Von Storch fordert, die Zuwendungen zu streichen
Zuvor hatte von Storch gefordert, Zuwendungen der Bundesregierung an Organisationen zu streichen, die Abtreibung als Mittel der Familienplanung fördern. Ihre Kritik galt dem UN-Bevölkerungsfonds und einflussreichen Nichtregierungsorganisationen wie dem „Population Council“, der „International Planned Parenthood Federation“ (IPPF) und „MSI Reproductive Choices“. An Abgeordnete der Unionsparteien, die sich dem Lebensschutz verpflichtet fühlen, appellierte sie, diesen Organisationen die Zuwendungen zu verweigern.
Anlass der Debatte waren die Antwort der Bundesregierung auf eine „Große Anfrage“ der AfD-Bundestagsfraktion zur „Förderung von LGBTIQ- und Gender-Projekten sowie Abtreibung im Ausland“ und damit verbundene Anträge („Woke Positionen international zurückdrängen“, „Finanzierung des UN-Bevölkerungsfonds beenden“). Von Vertretern der linken Fraktionen wurden die Anträge unter anderem als queerfeindlich und frauenfeindlich abgetan. Das ist längst ein Ritual, ebenso wie die Klage darüber, dass die AfD dem Bundestag überflüssige Debatten aufzwinge.
Tatsächlich hätte die Widersprüchlichkeit der Antworten der Bundesregierung eine kontrovers geführte Debatte verdient. So behauptet die Bundesregierung einerseits, „keine Maßnahmen im Ausland“ zu fördern, die „sich für ein Recht auf Abtreibung einsetzen“. Andererseits teilt die Bundesregierung mit, dass das Bundesministerium für wirtschaftliche Zusammenarbeit und Entwicklung (BMZ) die „International Planned Parenthood Federation“ (IPPF) seit 2022 mit einem jährlichen „Kernbeitrag“ unterstützt, der sich bis heute auf einen Gesamtbeitrag von 63 Millionen Euro summiert.
Es geht um den freien Zugang zu Abtreibungen
Auch die „MSI Reproductive Choices“ erhielt Mittel, die sich seit 2021 auf mehr als 14 Millionen Euro summieren.
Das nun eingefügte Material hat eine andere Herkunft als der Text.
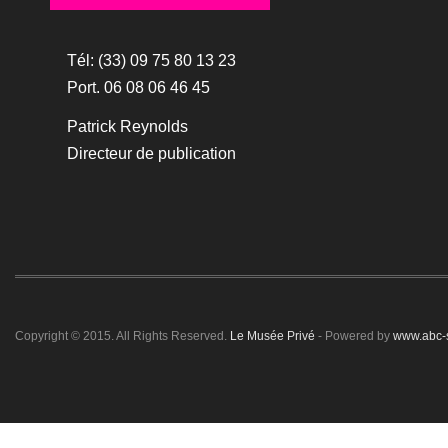
Tél: (33) 09 75 80 13 23
Port. 06 08 06 46 45
Patrick Reynolds
Directeur de publication
Copyright © 2015. All Rights Reserved.
Le Musée Privé
- Powered by
www.abc-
Schon ein Blick auf die Webseite der „MSI“ zeigt, dass es um den freien Zugang zu Abtreibungen geht. Dasselbe gilt für die IPPF, die ein Recht auf „qualifizierte Schwangerschaftsabbrüche“ fordert. Dass IPPF und MSI die Millionenförderungen des BMZ nur für unstrittige Zwecke wie die „Mutter-Kind-Gesundheit“ verwenden, dürfte wohl niemand glauben.
Aus Sicht der Ampel-Regierung sollten die Mittel wohl auch für Abtreibungen eingesetzt werden. Für die Ampel war der Schutz Ungeborener dem „Fortschritt“ im Weg. Deshalb wurde das Werbeverbot für Abtreibungen (der frühere § 219a StGB) abgeschafft. Das sollte ein Schritt sein auf dem Weg zur Abschaffung des § 218 StGB. Noch in den letzten Wochen der Ampel-Regierung wollten SPD und Grüne die Legalisierung von Abtreibungen durchsetzen und scheiterten nur knapp an Widerständen von CDU, AfD und Teilen der FDP.
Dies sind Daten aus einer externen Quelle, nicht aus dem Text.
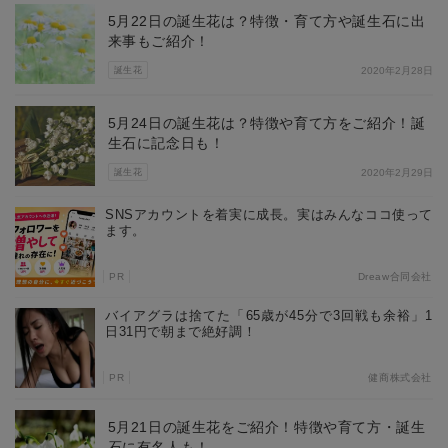
5月22日の誕生花は？特徴・育て方や誕生石に出
来事もご紹介！
誕生花
2020年2月28日
5月24日の誕生花は？特徴や育て方をご紹介！誕
生石に記念日も！
誕生花
2020年2月29日
SNSアカウントを着実に成長。実はみんなココ使って
ます。
PR
Dreaw合同会社
バイアグラは捨てた「65歳が45分で3回戦も余裕」1
日31円で朝まで絶好調！
PR
健商株式会社
5月21日の誕生花をご紹介！特徴や育て方・誕生
石に有名人も！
Ein zentraler Akteur der Kampagne gegen § 218 StGB im Winter 2024/25 war „pro familia“, die deutsche Mitgliedsorganisation der IPPF. Schon bald nach Bildung der CDU-SPD-Koalition unterstützte „pro familia“ Frauke Brosius-Gersdorf als Richterkandidatin, um am Bundesverfassungsgericht neue Mehrheiten zu schaffen und dessen Rechtsprechung zum Lebensrecht des Ungeborenen mutmaßlich grundlegend zu verändern.
Verhältnis von „pro familia“ und den Unionsparteien schwierig
Seit Jahrzehnten ist das Verhältnis von „pro familia“ und den Unionsparteien schwierig. Noch im Februar betonte Klaus-Peter Willsch, der die Unionsfraktion im Haushaltsausschuss vertritt, dass die Förderung von Abtreibungsorganisationen unterbunden werden müsse. Solche Töne waren in der Debatte am Mittwoch von Unionsseite nicht mehr zu hören. Alle Auslandsförderungen der Bundesregierung unter den Titeln „LGBTIQ“, „Gender“ und „reproduktive Gesundheit“ dienten nun angeblich den „Menschenrechten“ und einer auswärtigen Politik, die Deutschlands „Verantwortung“ entspreche. Viele christliche Wähler dürften da allerdings anderer Auffassung sein.